Pour les constructions en à peine, les diverses variantes de P1 ne tiennent pas à l’ajout de marqueurs temporels dans P1, mais plutôt à la position de à peine. Le plus souvent, celui-ci est placé en tête de la proposition ; dans ce cas, il déclenche habituellement 1 ‘inversion du sujet clitique, comme dans les exemples (5) et (7). Toutefois, 1 ‘ordre « canonique » est également possible :

(23) A peine vous êtes chez lui que son regard vous réjouit (R. Ponchon, La Muse au cabaret, 1920, f).

A peine peut aussi se trouver à l’intérieur de la proposition, comme en (8).

3.3. Marqueurs temporels dans P2

Le schéma sémantique de télescopage, exprimant qu’un fait succède prématurément à un autre, est propice à la présence de certains marqueurs temporels dans la deuxième proposition.

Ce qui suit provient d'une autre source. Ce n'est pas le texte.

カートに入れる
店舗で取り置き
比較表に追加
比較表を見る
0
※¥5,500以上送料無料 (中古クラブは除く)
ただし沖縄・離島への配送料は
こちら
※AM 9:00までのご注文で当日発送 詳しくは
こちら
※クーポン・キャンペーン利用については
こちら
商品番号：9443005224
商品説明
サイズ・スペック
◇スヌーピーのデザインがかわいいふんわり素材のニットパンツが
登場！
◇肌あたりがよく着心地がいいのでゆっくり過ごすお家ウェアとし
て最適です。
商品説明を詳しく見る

Parmi les marques de précocité, déjà est le plus fréquemment observé dans ces contextes ; cf. entre autres (12), (14) et (17). Pour Mosegaard Hansen (2002), cet adverbe indique qu’à un moment de référence, la transition entre un état de chose antérieur ~p et un état de chose courant p a lieu plus tôt que prévu, comme l’illustre son exemple :

(24) Benoît et Nadine se sont rencontrés il y a six mois, et ils attendent déjà un enfant (<Mosegaard Hansen).

A l’évidence, ce marqueur d’une transition prématurée est parfaitement adapté au schéma sémantique de nos structures.

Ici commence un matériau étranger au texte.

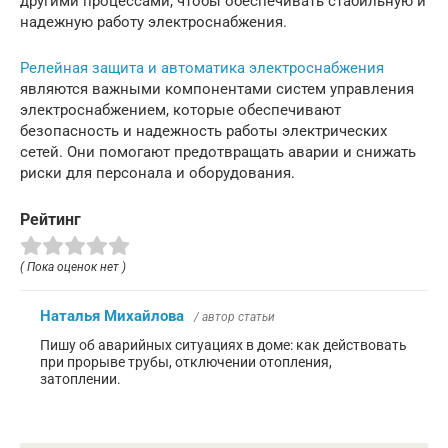
другими процессами, чтобы обеспечивать стабильную и
надежную работу электроснабжения.
Релейная защита и автоматика электроснабжения
являются важными компонентами систем управления
электроснабжением, которые обеспечивают
безопасность и надежность работы электрических
сетей. Они помогают предотвращать аварии и снижать
риски для персонала и оборудования.
Рейтинг
( Пока оценок нет )
Наталья Михайлова
/ автор статьи
Пишу об аварийных ситуациях в доме: как действовать
при прорыве трубы, отключении отопления,
затоплении.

On peut aussi observer dans P2 la présence de aussitôt (5), anaphorique qui indique la concomitance de deux faits. Il se met parfaitement au service d’une transition télescopée : le début du fait exprimé dans P2 a lieu en même temps qu’une phase non achevée (ou à peine achevée) du fait décrit dans P1. D’autres marqueurs, comme tout de suite ou immédiatement, manifestent une idée d’immédiateté :

(25) L’enfant n’est pas encoreque la mort est là, tout de suite, en contrepoint, comme si cette horrible rôdeuse n’attendait que cela pour se manifester de nouveau (A. Duperey, Les chats de hasard, 1999, f)

(26) Vous essayez à peine de les saisir au juste, que les bruits prennent immédiatement une autre forme (J. Gracq, Le Rivage des Syrtes, 1951, f ; = (8)).

En dehors de ces marqueurs adverbiaux, diverses expressions de la précipitation ou de la rapidité peuvent être présentes dans P2 :

(27) Henri arrive, il n’a pas encore pris place que fonce dans son dos, sortant en trombe du fond du restaurant d’où je n’avais pas perçu sa présence, Marine avec ses lunettes noires, d’immenses cheveux de poupée Barbie jusqu’au bas des reins, suivie comme son ombre par Richard, tous les deux dans un état d’agitation inouï (H. Guibert, A l’ami qui ne m’a pas sauvé la vie, 1990, f).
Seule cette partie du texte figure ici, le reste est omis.